I also don’t think we have to get all the way to AGI for AI to be transformative. This is due to an argument made by Holden Karnofsky, that if a lab has the resources to train an AI, it has the resources to run millions of copies of that AI at inference time, enough to beat humans due to scale and ease of use rather than effectiveness. (His post claims “several hundred millions of copies” - I think this is an overestimate, but the core thesis is correct.)

So far, a number of alignment problems have been solved by capitalism. Companies need their AIs to follow user preferences enough for their customers to use them. I used to have the view that the best thing for alignment would be getting AI products into customer’s hands in low stakes scenarios, to get more data in regimes where no mistake was too dangerous.
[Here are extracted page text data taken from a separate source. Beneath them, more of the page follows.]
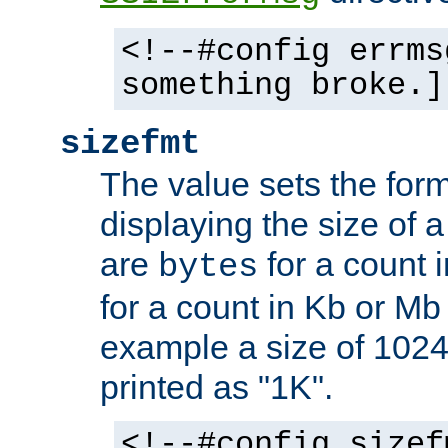
<!--#config errms
something broke.]
sizefmt
The value sets the for
displaying the size of a 
are
for a count 
bytes
for a count in Kb or Mb
example a size of 1024 
printed as "1K".
<!--#config sizef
This happened with ChatGPT, and as I’ve watched the space evolve, I…wish there was more safety research than there has been. Capitalism is great at solving the blockers to profitability, but it’s also very willing to identify economic niches where you can be profitable while ignoring the hard problems. People are too hungry for the best models to do due diligence. The level of paranoia I want people to have about LLMs is not the level of paranoia the market has.
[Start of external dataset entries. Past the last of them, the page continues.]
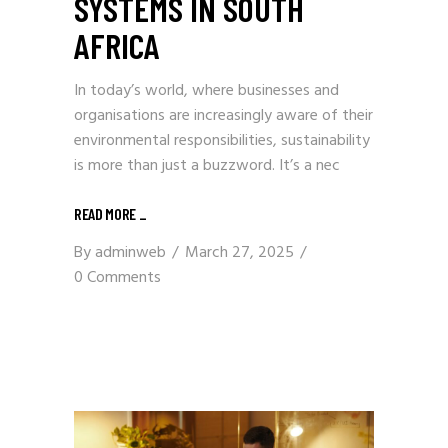
SYSTEMS IN SOUTH
AFRICA
In today’s world, where businesses and
organisations are increasingly aware of their
environmental responsibilities, sustainability
is more than just a buzzword. It’s a nec
READ MORE
_
By
adminweb
March 27, 2025
0 Comments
Historically, AI safety work did not appeal to me because of how theoretical it was. This would have been in the early 2010s, but it was very complexity theory based. Bounded Turing machines, the AIXI formulation, Nash equilibria, trying to formalize agents that can take actions to expand their action space, and so on. That stuff is my jam, but I was quite pessimistic any of it would matter. I would like someone to be trying the theory angle, but that someone isn’t me. There is now a lot of non-theory work going on in AI safety, which better fits my skill set. You can argue whether that work is actually making progress on aligning superhuman systems, but I think it is. I considered Fairness in Machine Learning too, but a lot of existing literature focuses on fairness in classification problems, like algorithmic bias in recidivism predictors and bank loan models. Important work, but it didn’t have enough actions, RL, or agent-like things to appeal to me. The claims of a war between the fairness and alignment communities feel overblown to me. The average person I’ve met from either is not interested in trying to make a person “switch sides”. They’re just happy someone’s joining to make the field larger, because there is so much work to do, and people have natural inclinations towards one or another. Even if the sociologies of the fields are quite different, the fundamentals of both are that sometimes, optimization goes wrong.
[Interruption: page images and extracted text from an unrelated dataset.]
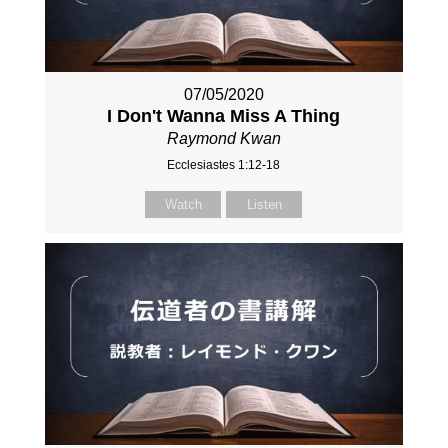
07/05/2020
I Don't Wanna Miss A Thing
Raymond Kwan
Ecclesiastes 1:12-18
Watch
Listen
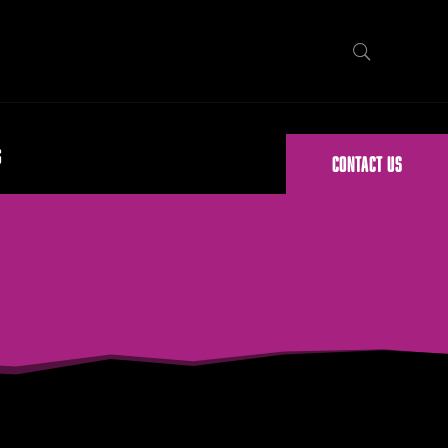
G
CONTACT US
I’m aware of the arguments that most AI safety work so far has either been useless or not that different from broader AI work. Scaling laws came from safety-motivated people and are the core of current frontier models. RLHF developments led to InstructGPT, then ChatGPT. Better evaluation datasets to benchmark models led to faster hill climbing of models without corresponding safety guarantees. Most recently, there’s been hype about representation engineering, an interpretability method that’s been adopted enthusiastically…by the open-source community, because it enables better jailbreaks at cheaper cost. Those who don’t think safety matters brands this as typical Silicon Valley grandstanding, where people pretend they’re not trying to make money. Those who care about safety a lot call this safetywashing, the stapling of “safety” to work that does not advance safety. But…look, you can claim people are insincere and confused about anything. It is a nuclear weapon of an argument, because you can’t convince people it’s wrong in the moment, you just continue to call them insincere or confused. It can only be judged by the actions you take afterwards. I don’t know, I think most people I talk about safety with are either genuine, or confused rather than insincere. Aiming for safety while confused is better than not aiming at all.

So, that’s what I’m doing. Aiming for safety. It may not be a permanent move, but it feels right based on the current climate. The climate may turn to AI winter, and if it does I will reconsider. Right now, it is very sunny. I’d like it if we didn’t get burned.